Abstract
Researchers have dedicated considerable efforts to examining and explaining the capacity of total quality management (TQM) to generate wealth, from the conceptual framework of the resource-based view. From this approach, TQM is basically an inimitable resource that generates competitive advantages. This analytical perspective can help justify and explain the behaviour of the firms that have adopted TQM, but not that of the firms that do not intend to adopt this management approach in the future. In the current work, we aim to make progress in this direction. We offer arguments, from an economic and organisational perspective, that help explain how TQM's capacity to generate wealth is not uniform in all firms but is contingent on variables such as the firm's size and subsector. The results of the empirical analysis, involving a sample of Spanish construction firms, provide support for two hypotheses postulating relations between the firm's optimum level of TQM adoption and its size and subsector.
Acknowledgement
We gratefully acknowledge funding from MICINN-FEDER through research project ECO2009-09623, from the IDECONSA Chair, and from DGA-FSE through the CREVALOR research group.
Notes
The specialist consultancy that helped design the questionnaire was Qualitas Management.
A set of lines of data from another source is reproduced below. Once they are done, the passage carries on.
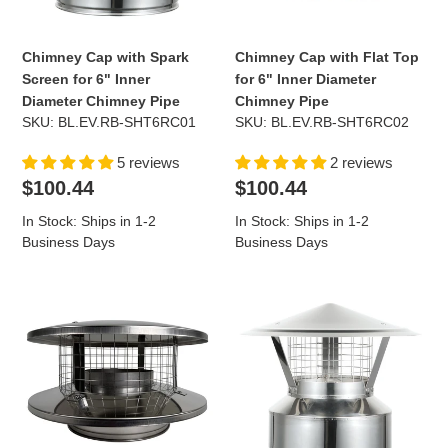
Inner
Inner
Diameter
Diameter
Chimney
Chimney
Chimney Cap with Spark
Chimney Cap with Flat Top
Pipe
Pipe
Screen for 6" Inner
for 6" Inner Diameter
Diameter Chimney Pipe
Chimney Pipe
SKU: BL.EV.RB-SHT6RC01
SKU: BL.EV.RB-SHT6RC02
5 reviews
2 reviews
Regular
Regular
$100.44
$100.44
price
price
In Stock: Ships in 1-2
In Stock: Ships in 1-2
Business Days
Business Days
Chimney
Chimney
Cap
Cap
with
with
Flat
Spark
Top
Screen
and
for
Spark
8"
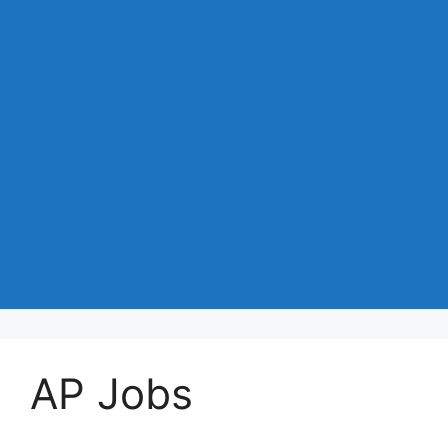
AP Jobs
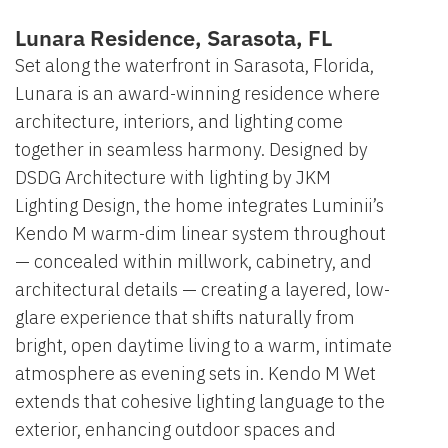
Lunara Residence, Sarasota, FL
Set along the waterfront in Sarasota, Florida,
Lunara is an award-winning residence where
architecture, interiors, and lighting come
together in seamless harmony. Designed by
DSDG Architecture with lighting by JKM
Lighting Design, the home integrates Luminii’s
Kendo M warm-dim linear system throughout
— concealed within millwork, cabinetry, and
architectural details — creating a layered, low-
glare experience that shifts naturally from
bright, open daytime living to a warm, intimate
atmosphere as evening sets in. Kendo M Wet
extends that cohesive lighting language to the
exterior, enhancing outdoor spaces and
The non-profit organisation Fundación Laboral de la Construcción en Aragón provided the data on the location, size and contact details of all the firms in the original population.
In May 2003 the European Commission adopted a new definition of micro, small and medium-sized enterprises. The aim was to promote entrepreneurship, investment and growth, facilitate access to venture capital, reduce administrative costs, and strengthen legal certainty. This definition came into force on 1 January 2005, and establishes the following categories based on the number of workers: large enterprise ≥250 workers; medium-sized enterprise <250 workers; small enterprise <50 workers; micro-enterprise <10 workers.